Though nothing compares with the trauma and indignity of rape, sadly, our oil companies took unfair advantage of Alaskans through the direct purchase of a 10 percent share of our state Senate, oily influence on many of their peers and through a $15 million ad campaign in defense of Senate Bill 21, an ad blitz infested with misinformation, false promises and threats.
As a result, they have taken $11 billion dollars from us, money that could now be used to keep troopers, teachers and other vital state workers on the job. Money that could be circulating throughout Alaska’s private sector, which has been devastated by cuts in state spending.
Which brings us to The Great Lie: What’s good for the oil companies is good for Alaska businesses. When I ran for state senate against ConocoPhillips employee Peter Micciche in 2014 and we debated before our local Chamber of Commerce, I felt like Public Enemy No. 1 because these folks viewed me as a threat to the oil industry and consequently, a threat to their businesses.
That’s a fallacy. Alaska’s small business owners are intelligent, resourceful people who have worked hard to establish enterprises they often intend to sell to fund their retirement or they hope to convey these businesses to their children. These people are in business for the long haul.
What they don’t seem to understand is that our current oil tax structure is intended for the short haul. When, through our tax system, we provide incentives for oil companies to drill the hell out of the North Slope as quickly as possible, we’ll deplete these resources sooner. No more oil. No more oil company business.
And most important, no more oil tax money invigorating our economy through state spending.
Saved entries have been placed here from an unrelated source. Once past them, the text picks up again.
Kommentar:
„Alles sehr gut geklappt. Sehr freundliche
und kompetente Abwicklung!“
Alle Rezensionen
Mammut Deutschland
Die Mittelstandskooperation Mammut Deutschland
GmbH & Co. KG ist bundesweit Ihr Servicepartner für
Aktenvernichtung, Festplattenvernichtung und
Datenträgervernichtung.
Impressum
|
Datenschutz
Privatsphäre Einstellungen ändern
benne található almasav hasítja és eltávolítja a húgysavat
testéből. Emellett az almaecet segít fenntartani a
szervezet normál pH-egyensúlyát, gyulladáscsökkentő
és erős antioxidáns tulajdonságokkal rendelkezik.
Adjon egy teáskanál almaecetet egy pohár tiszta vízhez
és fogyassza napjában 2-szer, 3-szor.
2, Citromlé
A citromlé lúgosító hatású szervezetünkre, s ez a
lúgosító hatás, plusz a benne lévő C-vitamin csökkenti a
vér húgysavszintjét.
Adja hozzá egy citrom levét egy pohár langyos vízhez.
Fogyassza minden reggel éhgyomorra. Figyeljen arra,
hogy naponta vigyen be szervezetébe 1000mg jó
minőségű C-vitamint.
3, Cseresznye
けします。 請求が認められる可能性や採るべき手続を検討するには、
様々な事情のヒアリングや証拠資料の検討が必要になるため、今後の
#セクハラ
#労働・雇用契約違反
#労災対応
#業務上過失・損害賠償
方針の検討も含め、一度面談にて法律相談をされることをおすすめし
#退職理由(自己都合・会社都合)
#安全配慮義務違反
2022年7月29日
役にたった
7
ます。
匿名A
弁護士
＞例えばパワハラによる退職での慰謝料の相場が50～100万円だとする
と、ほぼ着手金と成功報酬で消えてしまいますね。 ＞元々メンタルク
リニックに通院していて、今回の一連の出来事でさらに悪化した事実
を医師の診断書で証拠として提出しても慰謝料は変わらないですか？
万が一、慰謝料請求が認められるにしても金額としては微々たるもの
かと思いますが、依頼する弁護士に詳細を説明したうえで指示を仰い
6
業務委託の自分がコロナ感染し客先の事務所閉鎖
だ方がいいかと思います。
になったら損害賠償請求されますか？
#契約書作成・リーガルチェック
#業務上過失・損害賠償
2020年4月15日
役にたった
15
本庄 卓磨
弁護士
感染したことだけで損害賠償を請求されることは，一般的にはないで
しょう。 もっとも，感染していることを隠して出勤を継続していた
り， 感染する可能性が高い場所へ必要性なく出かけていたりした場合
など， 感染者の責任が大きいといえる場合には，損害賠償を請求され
There isn’t a state in the union that relies so heavily on state spending to prop up the private sector. So it just makes sense for us to tax our oil production as aggressively as we can, short of driving off producers.
That brings us to the next biggest lie: If we raise oil production taxes even a little, we’ll push producers away. Not true. Right now, Alaska’s oil companies are getting a better deal here than anywhere else in the world. According to Sen. Bill Wielechowski, next year, we’ll get about 17 percent of the gross value of our oil. In Texas and North Dakota, oil producers pay taxes at more than twice this rate and their production costs aren’t too much lower.
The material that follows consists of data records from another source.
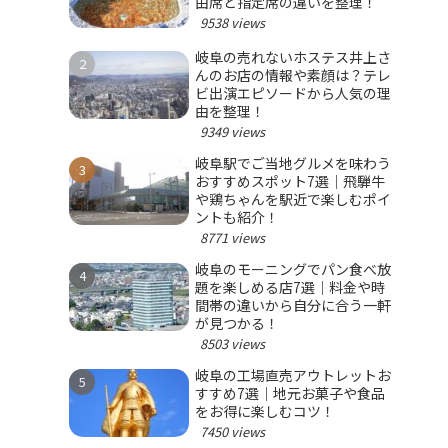
由席と指定席の違いを整理！
9538 views
岐阜の売れないホステス井上さ
んのお店の情報や素顔は？テレ
ビ出演エピソードから人気の理
由を整理！
9349 views
岐阜駅でご当地グルメを味わう
おすすめスポット7選｜飛騨牛
や鶏ちゃんを駅近で楽しむポイ
ントも紹介！
8771 views
岐阜のモーニングでパン食べ放
題を楽しめる店7選｜料金や時
間帯の違いから自分に合う一軒
が見つかる！
8503 views
岐阜の工場直売アウトレットお
すすめ7選｜地元お菓子や食品
をお得に楽しむコツ！
7450 views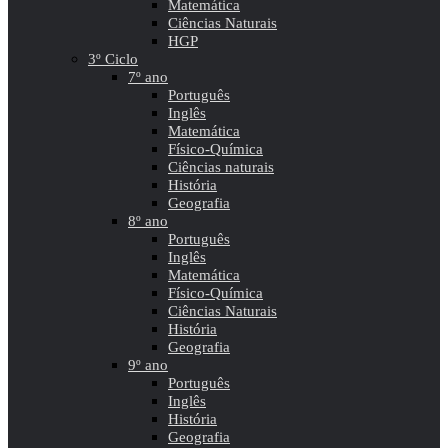
Matemática
Ciências Naturais
HGP
3º Ciclo
7º ano
Português
Inglês
Matemática
Físico-Química
Ciências naturais
História
Geografia
8º ano
Português
Inglês
Matemática
Físico-Química
Ciências Naturais
História
Geografia
9º ano
Português
Inglês
História
Geografia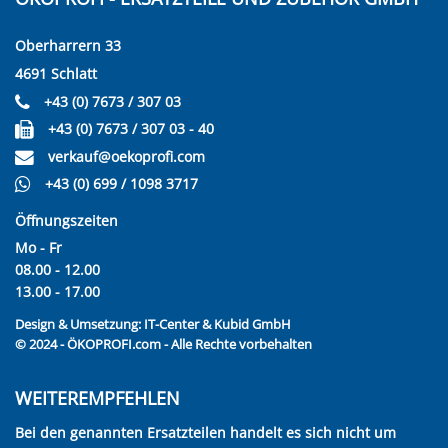
Oberharrern 33
4691 Schlatt
+43 (0) 7673 / 307 03
+43 (0) 7673 / 307 03 - 40
verkauf@oekoprofi.com
+43 (0) 699 / 1098 3717
Öffnungszeiten
Mo - Fr
08.00 - 12.00
13.00 - 17.00
Design & Umsetzung:
IT-Center & Kubid GmbH
© 2024 - ÖKOPROFI.com - Alle Rechte vorbehalten
WEITEREMPFEHLEN
Bei den genannten Ersatzteilen handelt es sich nicht um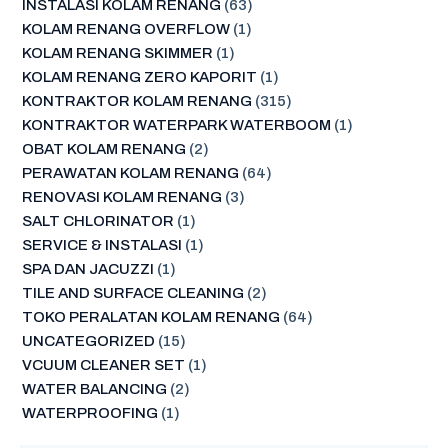
INSTALASI KOLAM RENANG
(63)
KOLAM RENANG OVERFLOW
(1)
KOLAM RENANG SKIMMER
(1)
KOLAM RENANG ZERO KAPORIT
(1)
KONTRAKTOR KOLAM RENANG
(315)
KONTRAKTOR WATERPARK WATERBOOM
(1)
OBAT KOLAM RENANG
(2)
PERAWATAN KOLAM RENANG
(64)
RENOVASI KOLAM RENANG
(3)
SALT CHLORINATOR
(1)
SERVICE & INSTALASI
(1)
SPA DAN JACUZZI
(1)
TILE AND SURFACE CLEANING
(2)
TOKO PERALATAN KOLAM RENANG
(64)
UNCATEGORIZED
(15)
VCUUM CLEANER SET
(1)
WATER BALANCING
(2)
WATERPROOFING
(1)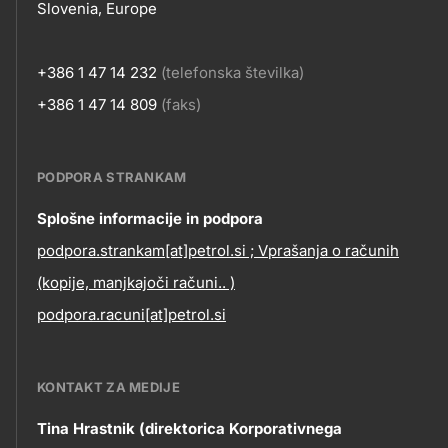
Slovenia, Europe
+386 1 47 14 232
(telefonska številka)
+386 1 47 14 809
(faks)
PODPORA STRANKAM
Contact
Splošne informacije in podpora
podpora.strankam[at]petrol.si ; Vprašanja o računih
information
(kopije, manjkajoči računi.. )
podpora.racuni[at]petrol.si
KONTAKT ZA MEDIJE
Tina Hrastnik (direktorica Korporativnega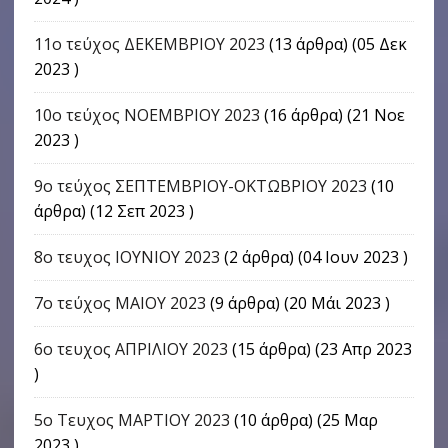
11ο τεύχος ΔΕΚΕΜΒΡΙΟΥ 2023
(13 άρθρα) (05 Δεκ
2023 )
10ο τεύχος ΝΟΕΜΒΡΙΟΥ 2023
(16 άρθρα) (21 Νοε
2023 )
9o τεύχος ΣΕΠΤΕΜΒΡΙΟΥ-ΟΚΤΩΒΡΙΟΥ 2023
(10
άρθρα) (12 Σεπ 2023 )
8ο τευχος ΙΟΥΝΙΟΥ 2023
(2 άρθρα) (04 Ιουν 2023 )
7ο τεύχος ΜΑΙΟΥ 2023
(9 άρθρα) (20 Μάι 2023 )
6ο τευχος ΑΠΡΙΛΙΟΥ 2023
(15 άρθρα) (23 Απρ 2023
)
5ο Τευχος ΜΑΡΤΙΟΥ 2023
(10 άρθρα) (25 Μαρ
2023 )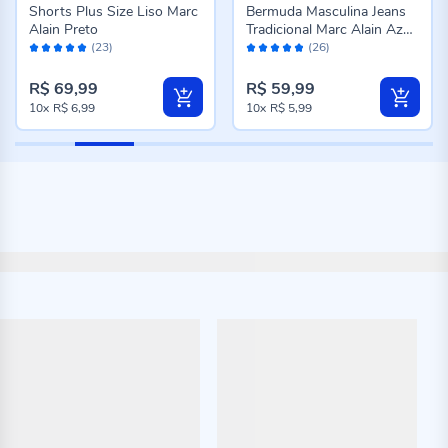
Shorts Plus Size Liso Marc
Bermuda Masculina Jeans
Alain Preto
Tradicional Marc Alain Azul
Avaliação:
Avaliação:
Escuro
(23)
(26)
100%
96%
R$ 69,99
R$ 59,99
10x
R$ 6,99
10x
R$ 5,99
Compare the way Norway and Alaska have handled their oil wealth. Norway has out-produced Alaska by a factor of two but their sovereign wealth fund contains twenty times more money than our Permanent Fund. The result? A $200,000 for every man, woman and child in Norway to fund their government in perpetuity. Apparently, cagey Norwegians drove a harder bargain with their oil producers.
So, where do we go from here? What’s the best way of taxing those who produce our oil? Oil tax attorney Robin Brena suggests, “Going to a simple progressive gross-market tax with adjustments upward for the lower-cost legacy fields and downward for the higher-cost minor fields.”
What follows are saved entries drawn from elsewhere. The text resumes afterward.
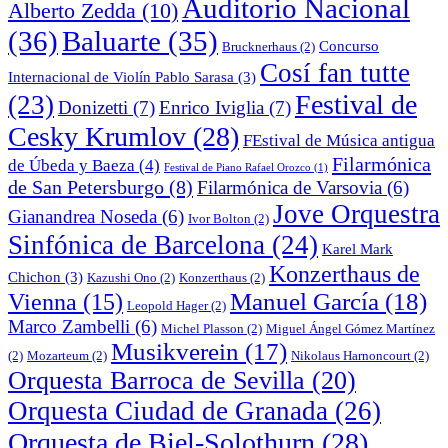
Auditorio Nacional
Alberto Zedda
(10)
(36)
Baluarte
(35)
Concurso
Brucknerhaus
(2)
Cosí fan tutte
Internacional de Violín Pablo Sarasa
(3)
Festival de
(23)
Donizetti
(7)
Enrico Iviglia
(7)
Cesky Krumlov
(28)
FEstival de Música antigua
Filarmónica
de Úbeda y Baeza
(4)
Festival de Piano Rafael Orozco
(1)
de San Petersburgo
(8)
Filarmónica de Varsovia
(6)
Jove Orquestra
Gianandrea Noseda
(6)
Ivor Bolton
(2)
Sinfónica de Barcelona
(24)
Karel Mark
Konzerthaus de
Chichon
(3)
Kazushi Ono
(2)
Konzerthaus
(2)
Manuel García
(18)
Vienna
(15)
Leopold Hager
(2)
Marco Zambelli
(6)
Michel Plasson
(2)
Miguel Ángel Gómez Martínez
Musikverein
(17)
(2)
Mozarteum
(2)
Nikolaus Harnoncourt
(2)
Orquesta Barroca de Sevilla
(20)
Orquesta Ciudad de Granada
(26)
Orquesta de Biel-Solothurn
(28)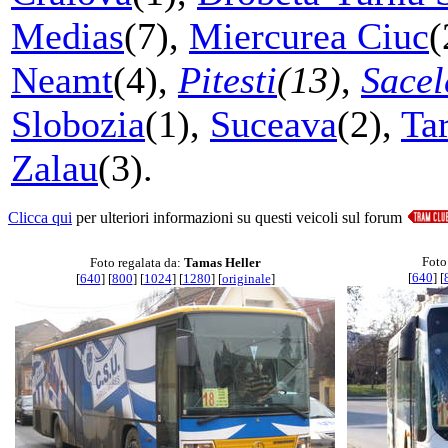
Medias
(7),
Miercurea Ciuc
(
Neamt
(4),
Pitesti
(13)
,
Sacel
Slobozia
(1),
Suceava
(2),
Ta
Zalau
(3).
Clicca qui
per ulteriori informazioni su questi veicoli sul forum
Foto
Foto regalata da:
Tamas Heller
[
640
] [
[
640
] [
800
] [
1024
] [
1280
] [
originale
]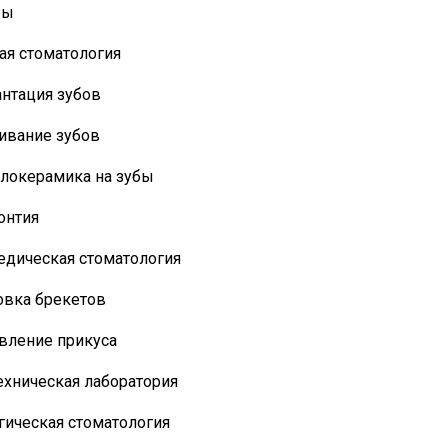
ры
ая стоматология
нтация зубов
ивание зубов
локерамика на зубы
онтия
едическая стоматология
овка брекетов
вление прикуса
ехническая лаборатория
гическая стоматология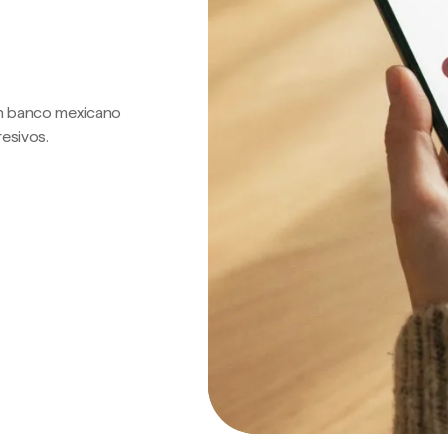
 un banco mexicano
resivos.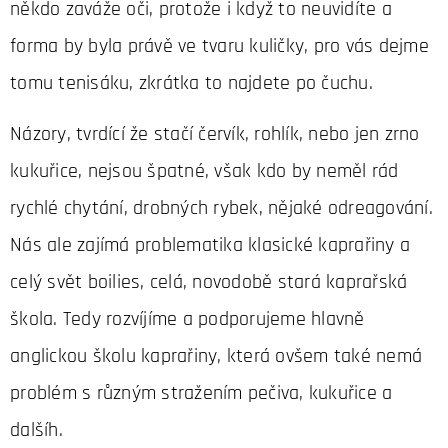
někdo zaváže oči, protože i když to neuvidíte a
forma by byla právě ve tvaru kuličky, pro vás dejme
tomu tenisáku, zkrátka to najdete po čuchu.
Názory, tvrdící že stačí červík, rohlík, nebo jen zrno
kukuřice, nejsou špatné, však kdo by neměl rád
rychlé chytání, drobných rybek, nějaké odreagování.
Nás ale zajímá problematika klasické kaprařiny a
celý svět boilies, celá, novodobě stará kaprařská
škola. Tedy rozvíjíme a podporujeme hlavně
anglickou školu kaprařiny, která ovšem také nemá
problém s různým stražením pečiva, kukuřice a
dalšíh.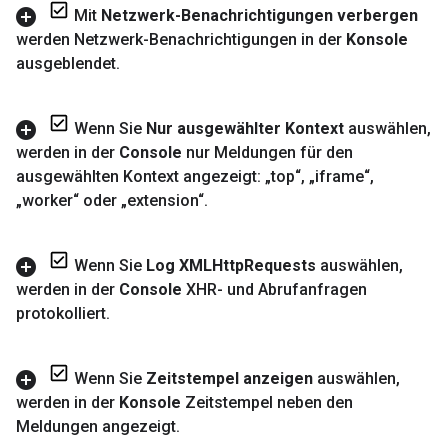
Mit
Netzwerk-Benachrichtigungen verbergen
werden Netzwerk-Benachrichtigungen in der
Konsole
ausgeblendet
.
Wenn Sie
Nur ausgewählter Kontext
auswählen
,
werden in der
Console
nur Meldungen für den
ausgewählten Kontext angezeigt: „top“
,
„iframe“
,
„worker“ oder „extension“
.
Wenn Sie
Log XMLHttp
Requests
auswählen
,
werden in der
Console
XHR- und Abrufanfragen
protokolliert
.
Wenn Sie
Zeitstempel anzeigen
auswählen
,
werden in der
Konsole
Zeitstempel neben den
Meldungen angezeigt
.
Will that ever happen? No. Not when Sens. Kevin Meyer and Peter Micciche continue to think it’s okay to vote on legislation that makes their company — ConocoPhillips — billions of dollars. And not when their buddies in the Senate continue to buy into The Big Lie or allow themselves to be influenced by greasy campaign contributions.
• Eric Treider resides in Soldotna. In 2014, Treider ran for Alaska Senate District 0 as a nonpartisan candidate.